BEGIN DATASET EXCERPTS

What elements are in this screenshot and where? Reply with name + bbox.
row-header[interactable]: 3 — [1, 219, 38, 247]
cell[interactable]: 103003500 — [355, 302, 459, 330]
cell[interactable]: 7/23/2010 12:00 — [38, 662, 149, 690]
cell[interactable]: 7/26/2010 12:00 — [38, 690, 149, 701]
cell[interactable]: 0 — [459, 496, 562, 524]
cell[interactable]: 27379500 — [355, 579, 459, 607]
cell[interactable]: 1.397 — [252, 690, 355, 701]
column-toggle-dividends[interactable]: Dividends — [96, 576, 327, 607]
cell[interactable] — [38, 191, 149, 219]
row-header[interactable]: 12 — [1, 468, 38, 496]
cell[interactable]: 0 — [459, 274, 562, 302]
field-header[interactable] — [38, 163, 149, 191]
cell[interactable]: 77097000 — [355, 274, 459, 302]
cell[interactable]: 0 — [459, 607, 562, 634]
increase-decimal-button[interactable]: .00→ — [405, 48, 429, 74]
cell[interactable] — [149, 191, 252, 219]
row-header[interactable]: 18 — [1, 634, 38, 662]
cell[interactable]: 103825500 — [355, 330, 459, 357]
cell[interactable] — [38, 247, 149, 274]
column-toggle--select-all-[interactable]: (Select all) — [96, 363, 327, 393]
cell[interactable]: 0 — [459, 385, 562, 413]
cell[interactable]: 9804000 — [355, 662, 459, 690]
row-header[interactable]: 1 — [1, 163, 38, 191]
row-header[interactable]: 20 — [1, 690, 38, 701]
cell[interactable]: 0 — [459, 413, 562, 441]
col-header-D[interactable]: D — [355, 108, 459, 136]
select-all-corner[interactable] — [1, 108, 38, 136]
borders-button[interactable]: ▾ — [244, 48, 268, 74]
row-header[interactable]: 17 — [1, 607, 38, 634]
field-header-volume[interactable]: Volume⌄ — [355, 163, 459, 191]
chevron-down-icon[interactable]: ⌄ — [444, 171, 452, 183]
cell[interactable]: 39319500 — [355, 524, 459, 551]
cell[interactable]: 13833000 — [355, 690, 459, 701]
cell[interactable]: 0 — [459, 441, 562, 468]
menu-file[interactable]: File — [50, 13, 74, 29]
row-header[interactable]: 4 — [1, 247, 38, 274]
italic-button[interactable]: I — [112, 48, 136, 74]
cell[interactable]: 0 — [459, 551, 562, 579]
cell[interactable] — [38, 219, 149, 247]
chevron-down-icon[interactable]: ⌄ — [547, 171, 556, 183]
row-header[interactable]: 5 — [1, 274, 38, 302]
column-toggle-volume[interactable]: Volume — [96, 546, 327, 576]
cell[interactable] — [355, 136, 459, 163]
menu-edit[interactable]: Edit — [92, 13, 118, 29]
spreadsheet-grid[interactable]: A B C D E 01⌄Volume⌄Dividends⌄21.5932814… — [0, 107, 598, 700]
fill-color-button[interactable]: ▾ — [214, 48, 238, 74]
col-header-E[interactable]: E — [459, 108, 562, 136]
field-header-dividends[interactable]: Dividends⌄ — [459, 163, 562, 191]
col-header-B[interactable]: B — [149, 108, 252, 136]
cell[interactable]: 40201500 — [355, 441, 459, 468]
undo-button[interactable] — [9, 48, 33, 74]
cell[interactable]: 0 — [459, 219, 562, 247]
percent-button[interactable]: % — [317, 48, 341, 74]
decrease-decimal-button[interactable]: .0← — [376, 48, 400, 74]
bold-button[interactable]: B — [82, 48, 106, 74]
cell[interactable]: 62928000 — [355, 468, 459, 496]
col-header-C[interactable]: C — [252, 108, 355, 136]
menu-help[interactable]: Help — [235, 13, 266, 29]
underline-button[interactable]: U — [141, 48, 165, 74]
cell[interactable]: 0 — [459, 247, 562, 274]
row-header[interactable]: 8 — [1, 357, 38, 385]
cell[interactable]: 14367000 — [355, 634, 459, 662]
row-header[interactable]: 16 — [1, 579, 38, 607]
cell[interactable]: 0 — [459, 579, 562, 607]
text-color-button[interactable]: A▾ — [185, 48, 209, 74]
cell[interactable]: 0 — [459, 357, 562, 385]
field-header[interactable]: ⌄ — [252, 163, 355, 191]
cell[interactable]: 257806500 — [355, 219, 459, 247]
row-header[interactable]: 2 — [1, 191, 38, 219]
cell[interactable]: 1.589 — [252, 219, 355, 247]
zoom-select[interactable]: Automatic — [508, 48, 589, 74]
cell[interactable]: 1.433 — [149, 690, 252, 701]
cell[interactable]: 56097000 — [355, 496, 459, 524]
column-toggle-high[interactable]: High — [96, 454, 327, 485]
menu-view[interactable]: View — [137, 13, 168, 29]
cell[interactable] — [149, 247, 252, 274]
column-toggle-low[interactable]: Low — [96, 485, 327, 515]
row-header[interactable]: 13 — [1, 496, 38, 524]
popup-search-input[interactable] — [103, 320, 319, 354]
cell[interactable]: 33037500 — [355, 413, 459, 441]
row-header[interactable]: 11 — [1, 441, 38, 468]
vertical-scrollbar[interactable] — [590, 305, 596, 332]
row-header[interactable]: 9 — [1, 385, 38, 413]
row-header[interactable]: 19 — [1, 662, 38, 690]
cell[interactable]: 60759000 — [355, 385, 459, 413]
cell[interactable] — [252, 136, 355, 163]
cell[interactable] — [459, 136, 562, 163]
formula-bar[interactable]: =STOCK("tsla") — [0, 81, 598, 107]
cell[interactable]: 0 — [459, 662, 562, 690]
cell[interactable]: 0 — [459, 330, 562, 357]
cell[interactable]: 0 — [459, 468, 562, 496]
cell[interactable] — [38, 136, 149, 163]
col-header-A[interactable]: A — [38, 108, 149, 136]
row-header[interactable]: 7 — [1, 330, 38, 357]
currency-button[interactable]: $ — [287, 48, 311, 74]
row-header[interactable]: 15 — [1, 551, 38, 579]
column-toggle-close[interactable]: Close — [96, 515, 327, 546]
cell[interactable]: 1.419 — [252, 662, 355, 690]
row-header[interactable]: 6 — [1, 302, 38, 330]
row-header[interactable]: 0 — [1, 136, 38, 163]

END DATASET EXCERPTS

TRY IT
Copy all lines from the material that hold "menu".

TASK OUTPUT
menu-file[interactable]: File — [50, 13, 74, 29]
menu-edit[interactable]: Edit — [92, 13, 118, 29]
menu-help[interactable]: Help — [235, 13, 266, 29]
menu-view[interactable]: View — [137, 13, 168, 29]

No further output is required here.